Je pense enfin que si la France a mal à l’islam et a mal à la laïcité, elle a tout autant mal au « voile », utilisé le plus souvent avec un singulier myope. Il est impossible de prouver ce que pourtant tant de personnes, médias et politiques claironnent : premièrement que le port « du voile » est un signe de prosélytisme, c’est-à-dire qu’en portant « le » voile ces femmes veulent convertir à leur religion les personnes qu’elles croisent et avec lesquelles elles sont en interaction. Deuxièmement, que ces femmes sont opprimées, qu’elles sont obligées de le porter. On ne peut mener une étude quantitative sur tout l’hexagone pour savoir qui doit le porter, et qui décide de le porter. Parmi mes étudiantes, et parce que ce sont des étudiantes, l’écrasante majorité décide de le porter. D’ailleurs, toute, absolument toute la recherche en sciences sociales sur cette question va dans ce sens. Certes, en France, la situation peut varier, et certes aussi les situations où l’on est forcé de le porter sont moins visibles dans l’espace social, mais encore une fois obtenir un panorama national, objectif et exhaustif sur la question constitue un savoir impossible, pour toutes sortes de raisons évidentes. Ces femmes, comme le rappelle l’anthropologue Mayanthi Fernando, qui a le tort de venir des Etats-Unis et n’est sans doute pas assez « universaliste » aux yeux de certains collègues, réclament tout simplement un « droit à l’indifférence ». Et malgré les agressions, les regards hostiles, les crachats, il y a quand même plein de Français et de Françaises qui pensent sans doute, comme ma mère par exemple : « mais qu’on leur foute la paix à ces femmes…. ». La majorité silencieuse n’est peut-être pas toujours celle que l’on croit.

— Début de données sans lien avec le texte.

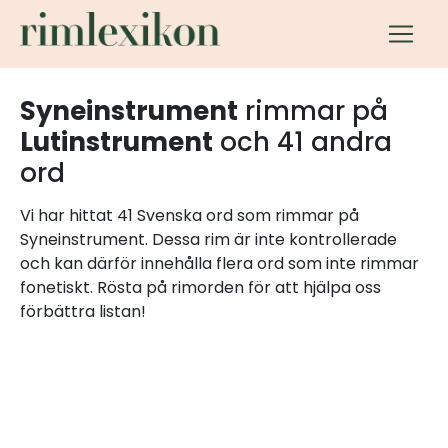
Syneinstrument
rimmar på
Lutinstrument
och 41 andra
ord
Vi har hittat 41 Svenska ord som rimmar på
Syneinstrument. Dessa rim är inte kontrollerade
och kan därför innehålla flera ord som inte rimmar
fonetiskt. Rösta på rimorden för att hjälpa oss
förbättra listan!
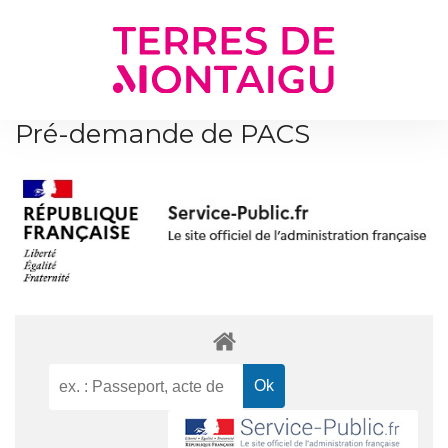
Gestion des traceurs
Pré-demande de PACS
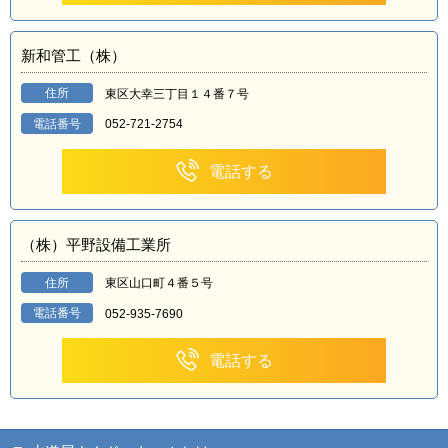
新和管工（株）
住所
東区大幸三丁目１４番７号
電話番号
052-721-2754
電話する
（株）平野設備工業所
住所
東区山口町４番５号
電話番号
052-935-7690
電話する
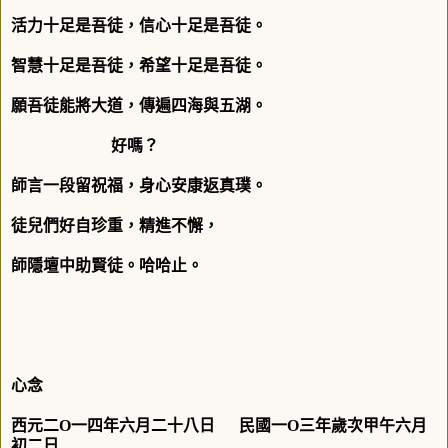
活力十足是吾徒，信心十足是吾徒。
智慧十足是吾徒，希望十足是吾徒。
願吾徒能將大道，傳遍四海與五湖。
好嗎？
師言一段留祝福，身心安康返真璞。
徒兒們好自珍重，精進不懈，
師隱壇中助賢徒。哈哈止。
心念
西元二
O
一四年六月二十八日
民國一
O
三年歲次甲午
六月
初二
日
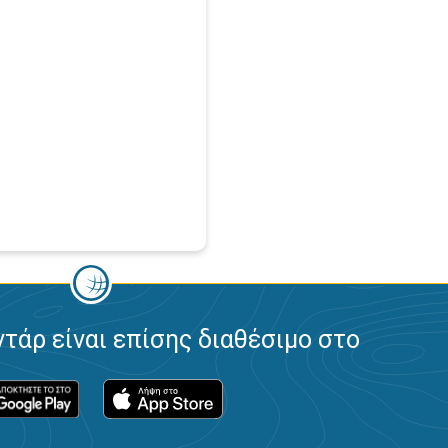
ντάρ είναι επίσης διαθέσιμο στο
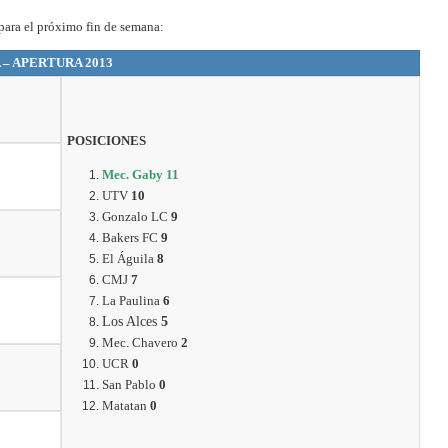
e para el próximo fin de semana:
 – APERTURA 2013
POSICIONES
Mec. Gaby 11
UTV
10
Gonzalo LC
9
Bakers FC
9
El Águila
8
CMJ
7
La Paulina
6
Los Alces
5
Mec. Chavero
2
UCR
0
San Pablo
0
Gran espectáculo de
Matatan
0
CAPICOR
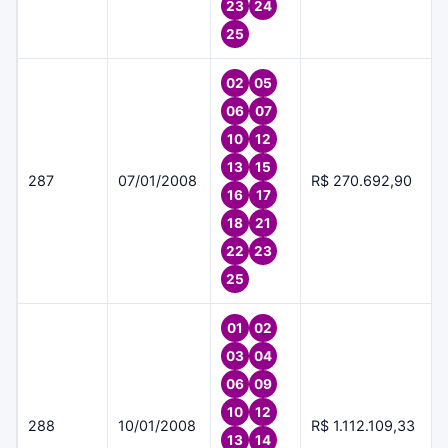
23
24
25
02
05
06
07
10
12
13
15
287
07/01/2008
R$ 270.692,90
16
17
18
21
22
23
25
01
02
03
04
06
09
10
12
288
10/01/2008
R$ 1.112.109,33
13
14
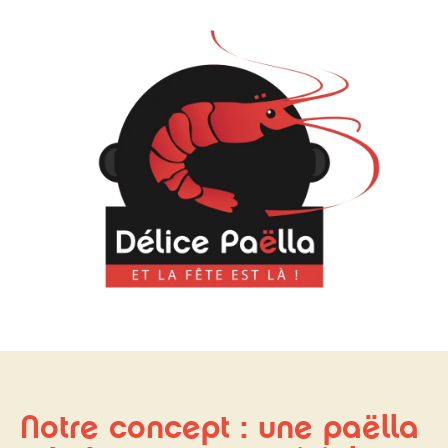
Notre concept : une paëlla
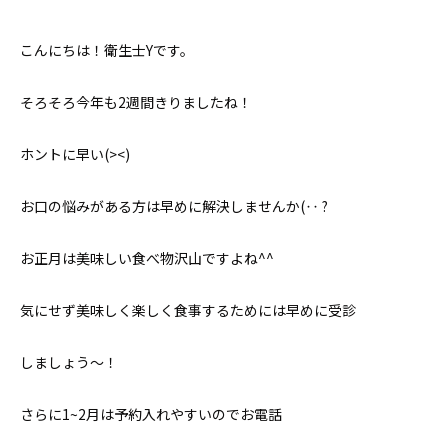
こんにちは！衛生士Yです。
そろそろ今年も2週間きりましたね！
ホントに早い(><)
お口の悩みがある方は早めに解決しませんか(‥ ?
お正月は美味しい食べ物沢山ですよね^^
気にせず美味しく楽しく食事するためには早めに受診
しましょう〜！
さらに1~2月は予約入れやすいのでお電話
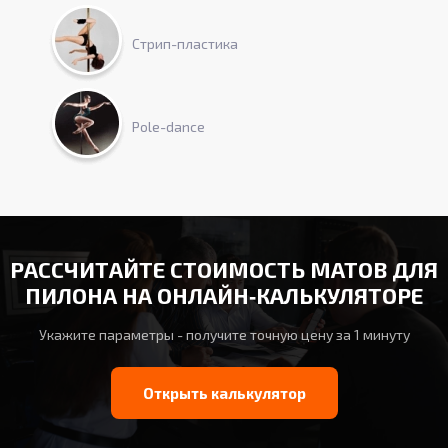
Стрип-пластика
Pole-dance
РАССЧИТАЙТЕ СТОИМОСТЬ МАТОВ ДЛЯ
ПИЛОНА НА ОНЛАЙН‑КАЛЬКУЛЯТОРЕ
Укажите параметры - получите точную цену за 1 минуту
Открыть калькулятор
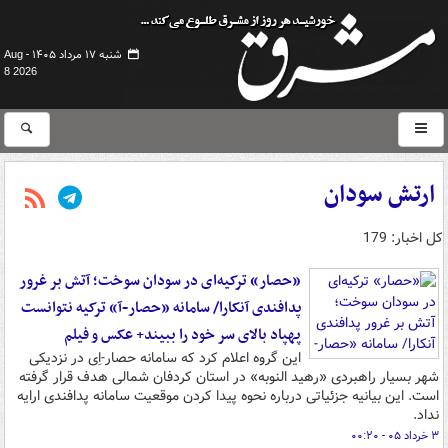
شنبه ۱۷ مرداد ۱۴۰۵ -
Aug
8 2026
ارتش سودان
کل اخبار: 179
«حصار» ترکیه‌ای در سودان سوخت؛ آتش بر غرور
پدافندی آنکارا/ سامانه «حصار-آ» ترکیه نتوانست
پهپاد بالای سر خود را ببیند+ عکس و فیلم
این گروه اعلام کرد که سامانه حصار-اِی در نزدیکی
شهر بسیار راهبردی «رهید النوبه» در استان کردفان شمالی هدف قرار گرفته
است. این بیانیه جزئیاتی درباره نحوه پیدا کردن موقعیت سامانه پدافندی ارایه
نداد.
۳ خرداد ۰۵ - ۰۰:۲۰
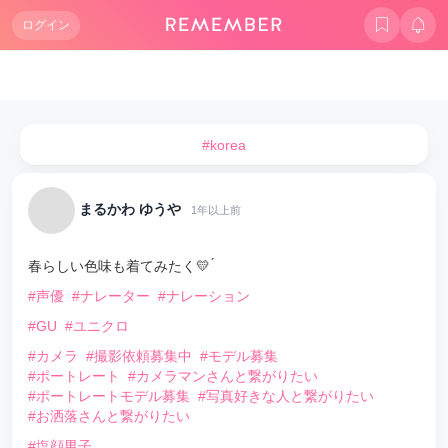
ログイン
#korea
まるかわ ゆうや
1年以上前
春らしい色味も着てみたく💛 ́
#声優
#ナレーター
#ナレーション
#GU
#ユニクロ
#カメラ
#撮影依頼募集中
#モデル募集
#ポートレート
#カメラマンさんと繋がりたい
#ポートレートモデル募集
#写真好きな人と繋がりたい
#お洒落さんと繋がりたい
#塩顔男子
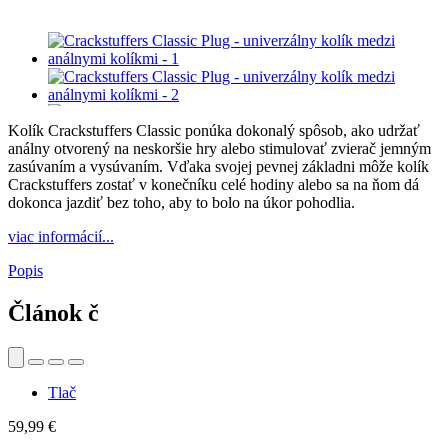
Kolík Crackstuffers Classic ponúka dokonalý spôsob, ako udržať
análny otvorený na neskoršie hry alebo stimulovať zvierač jemným
zasúvaním a vysúvaním. Vďaka svojej pevnej základni môže kolík
Crackstuffers zostať v konečníku celé hodiny alebo sa na ňom dá
dokonca jazdiť bez toho, aby to bolo na úkor pohodlia.
viac informácií...
Popis
Článok č
Tlač
59,99 €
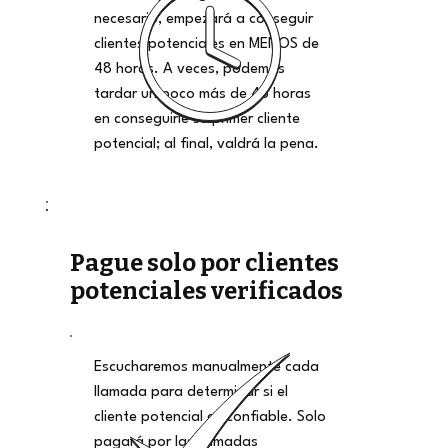
necesario, empezará a conseguir
clientes potenciales en MENOS de
48 horas. A veces, podemos
tardar un poco más de 48 horas
en conseguirle su primer cliente
potencial; al final, valdrá la pena.
Pague solo por clientes
potenciales verificados
Escucharemos manualmente cada
llamada para determinar si el
cliente potencial es confiable. Solo
pagará por las llamadas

Le repli identitaire d’une puissance moyenne

Je mesure chaque jour à quel point la France, puissance moyenne depuis des décennies, se rêve à travers certains ministres et intellectuels du dimanche en une puissance universelle, que chaque pays nous envie, car les Lumières, bien sûr, ne peuvent être que « françaises » (plutôt qu’ « européennes », « écossaises », ou « allemandes », par exemple), de la même façon que la « laïcité » elle-même ne peut être que de « chez nous », et pas, bien sûr, belge, mexicaine, brésilienne, turque, encore moins étatsunienne, malgré l’importance historique de la tradition jeffersonienne de séparation de l’Eglise et de l’Etat. 

Notre pays me fait parfois penser à Norma Desmond, cette figure tragi-comique du Sunset Boulevard de Billy Wilder. À force de s’illusionner, il n’est même plus à la hauteur de son histoire. Et certains musulmans en sont pleinement conscients. Il y a quelques années, Mohamed Meniri, de la mosquée de Bondy, me disait : « quand on voit ce qui se passe en ce moment autour de la laïcité, c’est sûr que Jean Jaurès doit se retourner dans sa tombe ». Il est très difficile de donner tort à cet homme, en cet automne 2020 où l’on se surprend à espérer que seuls les masques barrière puissent rendre l’air irrespirable.